→ Exercise
Would you copy each line of the records that includes the word "Senior"?

Transcribed page contents
----------
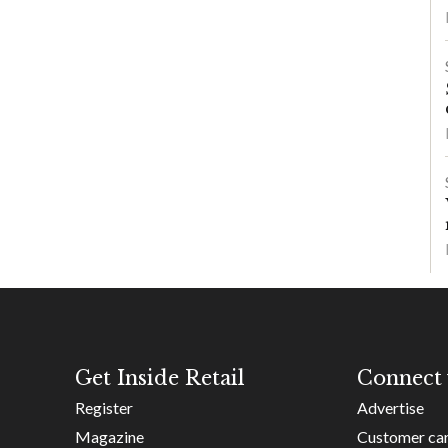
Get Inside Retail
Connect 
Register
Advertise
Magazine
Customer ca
----------
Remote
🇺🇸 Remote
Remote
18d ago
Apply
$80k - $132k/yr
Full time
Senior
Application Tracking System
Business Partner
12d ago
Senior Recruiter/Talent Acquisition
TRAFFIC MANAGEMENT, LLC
----------
→ Exercise solution
Senior
Senior Recruiter/Talent Acquisition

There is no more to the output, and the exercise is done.